13.11.07

Michael Moore's New Film - SICKO is an eye opener to the dangers of privatised health care...

Have a read of the article by By Peter Bradshaw / The Guardian

Last week in this paper, Seumas Milne reported on the boa-constrictor-sized parasites of US private health insurance seeking to get their fangs into the British NHS. This magnificent new film from Michael Moore is a timely reminder of the grotesque mess that Americans have made for themselves with healthcare, and how insidiously easy it would be for the same thing to happen to us, little by little. Sicko is a full-throttle polemic, teeming with tremendous flourishes of showbiz sentimentality, gloriously outrageous stunts and exquisitely judged provocations. He shows how the American public - especially its hardworking middle classes - have been taken for mugs by the corporate fatcats of health insurance, particularly the inventors of an intensively marketed form of lower-priced insurance called the health maintenance organization, or HMO.

Their sleek executives have gorged on the premium cash income from provident people obediently putting something by every month in case of sickness. They then find excuses not to pay out on claims, chiefly by citing instances of allegedly undeclared medical conditions that invalidate the policy, or, incredibly, instances of the patient allegedly neglecting to detect prior warning signs of these conditions themselves. It's a vast corporate-legal industry dedicated to avoiding claims and maximising profits, and it depends on lobbyists buying off senators and persuading the media and political classes that free universal healthcare is a silly, outdated piece of nonsense.

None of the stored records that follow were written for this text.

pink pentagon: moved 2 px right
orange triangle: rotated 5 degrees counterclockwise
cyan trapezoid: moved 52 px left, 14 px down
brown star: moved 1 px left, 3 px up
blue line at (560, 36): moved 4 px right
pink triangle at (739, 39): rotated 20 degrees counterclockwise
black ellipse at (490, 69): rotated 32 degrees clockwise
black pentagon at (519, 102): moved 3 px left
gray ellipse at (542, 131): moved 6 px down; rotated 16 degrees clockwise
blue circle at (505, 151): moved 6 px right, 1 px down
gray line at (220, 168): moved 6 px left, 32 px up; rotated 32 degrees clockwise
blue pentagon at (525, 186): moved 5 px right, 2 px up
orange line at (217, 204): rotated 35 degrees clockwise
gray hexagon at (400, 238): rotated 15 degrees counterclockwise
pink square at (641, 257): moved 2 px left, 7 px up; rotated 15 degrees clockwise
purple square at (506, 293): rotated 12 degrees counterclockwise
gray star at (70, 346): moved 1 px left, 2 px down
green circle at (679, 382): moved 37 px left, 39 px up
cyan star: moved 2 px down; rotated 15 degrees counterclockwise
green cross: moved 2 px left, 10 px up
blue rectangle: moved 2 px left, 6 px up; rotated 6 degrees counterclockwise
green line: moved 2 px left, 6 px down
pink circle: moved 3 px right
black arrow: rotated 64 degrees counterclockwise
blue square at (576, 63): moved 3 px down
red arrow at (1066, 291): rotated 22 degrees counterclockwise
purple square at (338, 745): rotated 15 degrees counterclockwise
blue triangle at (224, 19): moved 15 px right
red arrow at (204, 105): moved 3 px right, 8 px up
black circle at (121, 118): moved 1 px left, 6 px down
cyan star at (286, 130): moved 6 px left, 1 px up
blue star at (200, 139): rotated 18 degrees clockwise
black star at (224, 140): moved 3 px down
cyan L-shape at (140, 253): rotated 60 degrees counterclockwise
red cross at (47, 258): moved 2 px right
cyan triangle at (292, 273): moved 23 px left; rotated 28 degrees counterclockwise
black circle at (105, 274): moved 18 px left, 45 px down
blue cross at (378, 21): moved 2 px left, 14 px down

By and large, Moore isn't talking about what the Victorians robustly called the undeserving poor. He begins with a gut- and heart-wrenching story about a thrifty, professional middle-aged couple who endured calamity in their late 50s: the husband had a number of heart attacks and the wife got cancer. It could happen to anyone. But their insurers refused to pay out and the couple had to sell their home; Moore shows them having to move into a crowded spare room of their daughter's house, and this daughter has money worries of her own. It is an almost unwatchable scene of neo-Dickensian pathos and humiliation.

Moore has many such stories to tell, about a swathe of Americans pauperised by the health racket that devotes its formidable energy and ingenuity to refusing their claims. And who are the politicians who have allowed these crooks to prosper so mightily? Moore has President Richard Nixon on the White House tapes first giving the nod to the creepily named pioneer outfit, Kaiser Permanente. But he saves his fiercest scorn for Senator Hillary Rodham Clinton, who was tasked by Bill in his first term to do something about it, but failed and has now rolled over for the health-insurance mobsters with just as much puppyish enthusiasm as the rest.
By way of contrast, Moore visits those countries with free healthcare: Canada, France and Britain. And this last visit is the one to make us sit up. With much elaborate comedy and saucer-eyed cod-acting, Moore visits the NHS hospital of Hammersmith in London, and deploying many a gasp and double-take, refuses to believe that the sick folks aren't charged hundreds and thousands of dollars. He doesn't mention the waiting lists, the filth, the degrading mixed wards and the MRSA that are a staple of all media coverage of the National Health Service. So perhaps he's got a starry-eyed view of our healthcare. But isn't it obtuse to focus so excitably on what goes wrong with our health service, when so much more routinely goes right and when, incidentally, there are those with a vested interest in promoting these scare stories as an excuse for privatising it? Isn't it, for all its faults, exactly the miracle that Michael Moore portrays it?
Moore pulls off his funniest and most splendidly irresponsible coup back in the US. In response to claims that prisoners at Guantánamo are being mistreated, the Bush administration trumpeted the fact that they get the best attention from the best doctors. Like a skilled judo warrior, Moore uses his opponent's weight against him. He points out that Guantánamo is now an island of free universal health care on US soil, and charters a boat from Miami, filled with sick people duped by their insurers. Shouting at bemused soldiers through a megaphone, he pleads for them to be allowed to land and partake of this bounteous health utopia: "We don't want any more than what you are giving the evildoers!"

Perhaps the most gripping moment comes when Moore shows Tony Benn unrepentantly reading aloud from the famous 1948 pamphlet that crisply outlined what the new National Health Service was going to provide. But here is my only quarrel with the film. One of the things that pamphlet promises is free dentistry; Benn doesn't notice the irony and also claims that no politician would dare damage the NHS because the people would rise up. But the politicians are already permitting the salami-slicing of the free healthcare principle and no one is rising up. The plain fact is: poor old Britain is still basically free from the privatised healthcare scam. The price of that freedom is eternal vigilance. Mr Moore's excellent new film is a wakeup call.